Art. 13. As tarifas iniciais de fornecimento e de compra de energia, a serem aplicadas pela permissionária após o início de vigência do Contrato de Permissão, serão aquelas fixadas pela ANEEL considerando as correspondentes tarifas básicas calculadas a preços de 31 de dezembro de 2003, atualizadas pelo IGP-M até o mês imediatamente anterior à data de assinatura do aludido contrato.

§ 1º As tarifas básicas serão definidas pela ANEEL tendo como premissa a manutenção do valor representativo do custo gerenciável da cooperativa de eletrificação rural, no ano de 2003, na atividade de distribuição de energia elétrica, calculado a preços de 31 de dezembro de 2003.

§ 2º Será considerado como valor representativo do custo gerenciável o montante anual resultante da diferença entre a receita de fornecimento de energia elétrica aos cooperados e a despesa com energia elétrica comprada, verificada mensalmente em 2003 e atualizada pelo IGP-M, até 31 de dezembro de 2003.

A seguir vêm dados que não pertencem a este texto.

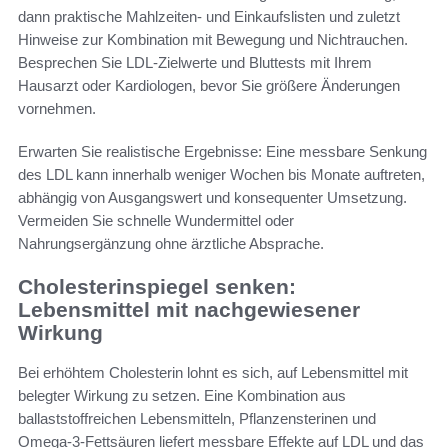
dann praktische Mahlzeiten- und Einkaufslisten und zuletzt
Hinweise zur Kombination mit Bewegung und Nichtrauchen.
Besprechen Sie LDL-Zielwerte und Bluttests mit Ihrem
Hausarzt oder Kardiologen, bevor Sie größere Änderungen
vornehmen.
Erwarten Sie realistische Ergebnisse: Eine messbare Senkung
des LDL kann innerhalb weniger Wochen bis Monate auftreten,
abhängig von Ausgangswert und konsequenter Umsetzung.
Vermeiden Sie schnelle Wundermittel oder
Nahrungsergänzung ohne ärztliche Absprache.
Cholesterinspiegel senken:
Lebensmittel mit nachgewiesener
Wirkung
Bei erhöhtem Cholesterin lohnt es sich, auf Lebensmittel mit
belegter Wirkung zu setzen. Eine Kombination aus
ballaststoffreichen Lebensmitteln, Pflanzensterinen und
Omega-3-Fettsäuren liefert messbare Effekte auf LDL und das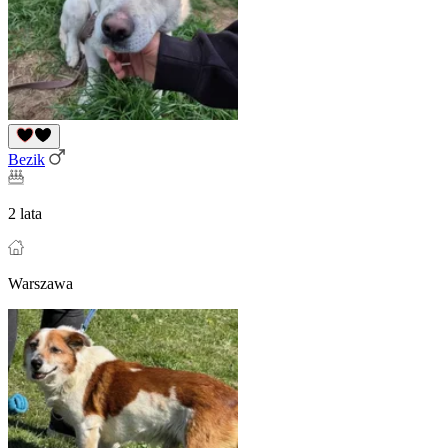
Bezik
2 lata
Warszawa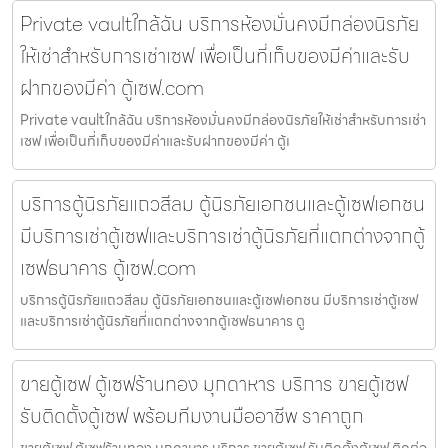
Private vaultใกล้ฉัน บริการห้องมั่นคงมีกล่องนิรภัย
ให้เช่าสำหรับการเช่าเซฟ เพื่อเป็นที่เก็บของมีค่าและรับ
ฝากของมีค่า ตู้เซฟ.com
Private vaultใกล้ฉัน บริการห้องมั่นคงมีกล่องนิรภัยให้เช่าสำหรับการเช่า
เซฟ เพื่อเป็นที่เก็บของมีค่าและรับฝากของมีค่า ตู้เ
บริการตู้นิรภัยแถวสีลม ตู้นิรภัยเอกชนและตู้เซฟเอกชน
มีบริการเช่าตู้เซฟและบริการเช่าตู้นิรภัยที่แตกต่างจากตู้
เซฟธนาคาร ตู้เซฟ.com
บริการตู้นิรภัยแถวสีลม ตู้นิรภัยเอกชนและตู้เซฟเอกชน มีบริการเช่าตู้เซฟ
และบริการเช่าตู้นิรภัยที่แตกต่างจากตู้เซฟธนาคาร ตู
ขายตู้เซฟ ตู้เซฟร้านทอง มุกดาหาร บริการ ขายตู้เซฟ
รับติดตั้งตู้เซฟ พร้อมทีมงานมืออาชีพ ราคาถูก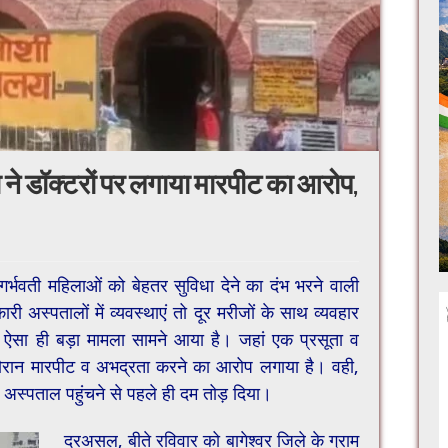
ा ने डॉक्टरों पर लगाया मारपीट का आरोप,
 व गर्भवती महिलाओं को बेहतर सुविधा देने का दंभ भरने वाली
अस्पतालों में व्यवस्थाएं तो दूर मरीजों के साथ व्यवहार
ऐसा ही बड़ा मामला सामने आया है। जहां एक प्रसूता व
 दौरान मारपीट व अभद्रता करने का आरोप लगाया है। वही,
 अस्पताल पहुंचने से पहले ही दम तोड़ दिया।
दरअसल, बीते रविवार को बागेश्वर जिले के ग्राम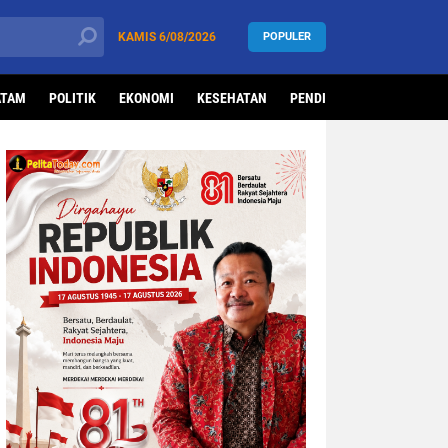
KAMIS
6/08/2026
POPULER
ATAM
POLITIK
EKONOMI
KESEHATAN
PENDIDIKAN
OLAHRAG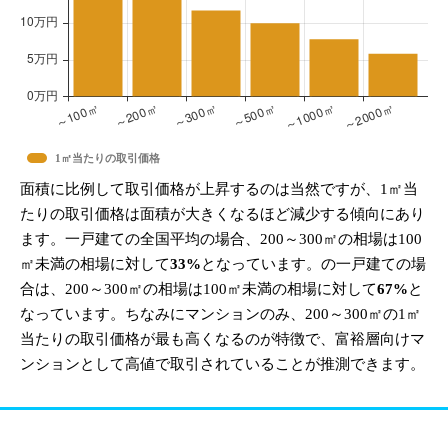
1㎡当たりの取引価格
面積に比例して取引価格が上昇するのは当然ですが、1㎡当
たりの取引価格は面積が大きくなるほど減少する傾向にあり
ます。一戸建ての全国平均の場合、200～300㎡の相場は100
㎡未満の相場に対して
33%
となっています。の一戸建ての場
合は、200～300㎡の相場は100㎡未満の相場に対して
67%
と
なっています。ちなみにマンションのみ、200～300㎡の1㎡
当たりの取引価格が最も高くなるのが特徴で、富裕層向けマ
ンションとして高値で取引されていることが推測できます。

§ 3º Em atendimento ao disposto no art. 3º, inciso XI, da Lei nº 9.427/96 e no Decreto nº 5.381/05, a ANEEL comunicará a cada cooperativa, por Nota Técnica da Superintendência de Regulação Econômica - SRE, o resultado preliminar da apuração das tarifas básicas calculadas de acordo com os fundamentos e premissas estabelecidas no caput deste artigo. (Redação dada ao parágrafo pela Resolução Normativa ANEEL nº 213, de 06.03.2006, DOU 10.03.2006)

§ 4º Com base em cronograma elaborado pela ANEEL, será estabelecido um prazo às Cooperativas passíveis de enquadramento como permissionárias para manifestação formal quanto aos resultados preliminares apresentados. (Redação dada ao parágrafo pela Resolução Normativa ANEEL nº 213, de 06.03.2006, DOU 10.03.2006)

§ 5º Não havendo contestação ou acaso superadas, ainda na fase de instrução, eventuais divergências em torno dos resultados apresentados, as tarifas básicas das cooperativas serão, desde logo, fixadas pela ANEEL, mediante Resolução Homologatória, após deliberação em reunião ordinária da sua Diretoria. (Redação dada ao parágrafo pela Resolução Normativa ANEEL nº 213, de 06.03.2006, DOU 10.03.2006)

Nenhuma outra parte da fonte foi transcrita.